(Page-level text extractions)
------
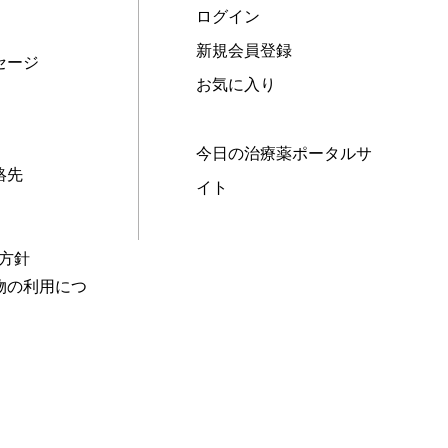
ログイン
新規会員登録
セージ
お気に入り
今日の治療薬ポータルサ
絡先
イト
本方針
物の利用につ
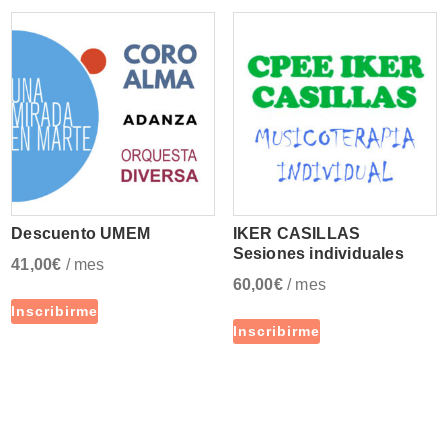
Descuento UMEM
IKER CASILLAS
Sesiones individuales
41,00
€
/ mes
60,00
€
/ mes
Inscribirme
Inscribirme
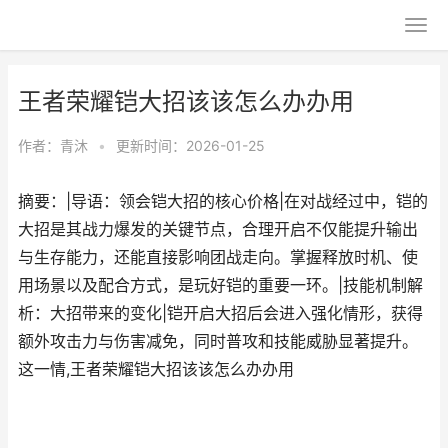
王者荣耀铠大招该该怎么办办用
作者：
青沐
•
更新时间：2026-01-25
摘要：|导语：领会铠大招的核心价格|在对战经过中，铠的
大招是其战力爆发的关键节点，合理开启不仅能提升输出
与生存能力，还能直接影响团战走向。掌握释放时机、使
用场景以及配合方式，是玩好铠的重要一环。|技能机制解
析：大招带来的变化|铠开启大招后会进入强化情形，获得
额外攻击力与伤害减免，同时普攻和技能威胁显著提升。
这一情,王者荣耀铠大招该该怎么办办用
------
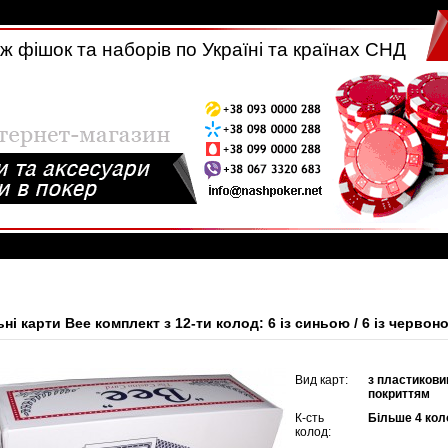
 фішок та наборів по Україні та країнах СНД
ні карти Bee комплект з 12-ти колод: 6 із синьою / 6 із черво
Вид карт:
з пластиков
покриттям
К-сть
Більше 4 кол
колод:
------
- _EXERCISE DESCRIPTION_: All lines in the records above with "王者荣耀铠大招该该怎么办办用" need to be found and copied.

- _TASK RESULT_:
王者荣耀铠大招该该怎么办办用
这一情,王者荣耀铠大招该该怎么办办用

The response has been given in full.